International coffee chains are realizing the potential of the Chinese market, and are expanding rapidly in the country. But in Shanghai, coffee has been popular since the founding of the People’s Republic. At Deda cafe and restaurant, a large group of elderly Chinese regulars line up outside every morning to carry on the coffee-drinking tradition of Shanghai’s bourgeoisie past. Before the cultural revolution of 1966, coffee was popular among China’s middle class. Known as “Paris of the East,” Shanghai attracted adventurers and businessmen from the United States, United Kingdom, and France, among others, and they brought with them their coffee drinking habits.
Shanghai La Chapelle Fashion, the multi-brand retailer with 6,887 stores across greater China, has rebranded itself with an “elegant, classic, and romantic” new image. The company unveiled a new logo inspired by French architecture, a motif that will influence the brand’s in-store design and product branding. Along with the rebrand, La Chapelle is introducing new brands and product lines in womenswear, menswear, childrenswear, and accessories. The company currently has eight brands: La Chapelle, La Chapelle Sport, 7.Modifier, Candie’s, La Babite, La Chapelle Homme, Pote, and La Chapelle Kids.
Samsonite has begun promoting its less expensive products in China to attract middle-class Chinese customers. In addition to placing mid-priced items in store windows, Samsonite will train its employees to promote its mid-market products. Samsonite has taken a hit in the Chinese market due to its decreasing reliance on department stores for sales, as the luxury crackdown has made customers more hesitant to make high-end purchases in such an environment. Three years ago, department stores accounted for approximately two-thirds of the company’s sales in China. This year, that figure may be as low as one-third of China sales.

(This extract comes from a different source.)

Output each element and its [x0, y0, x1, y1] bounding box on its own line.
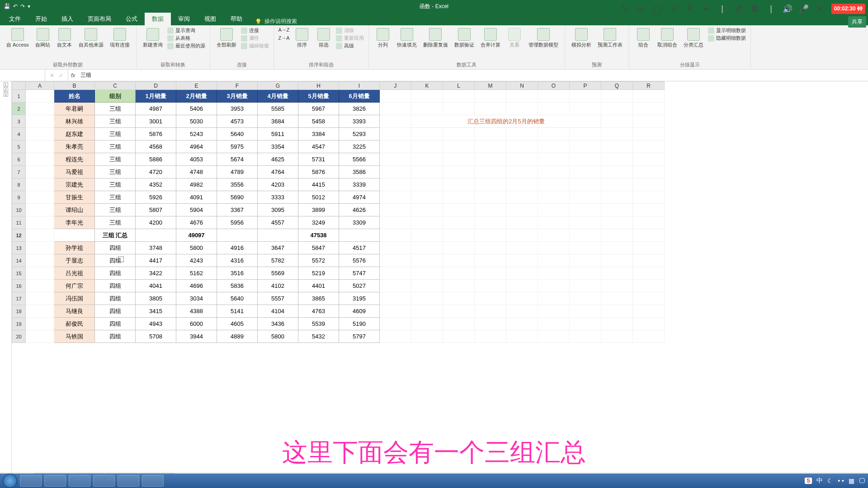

Hong Kong apparel retailer Dickson Concepts announced that it will not renew its license to sell the Brooks Brothers brand in Asia. Dickson entered into an exclusive franchise agreement with Brooks Brothers in the late 1990s and the license will expire on December 31. Brooks Brothers will buy back the assets and pay for an amount for goodwill. Brooks Brothers has global ambitions, but it has had a rocky time with international markets.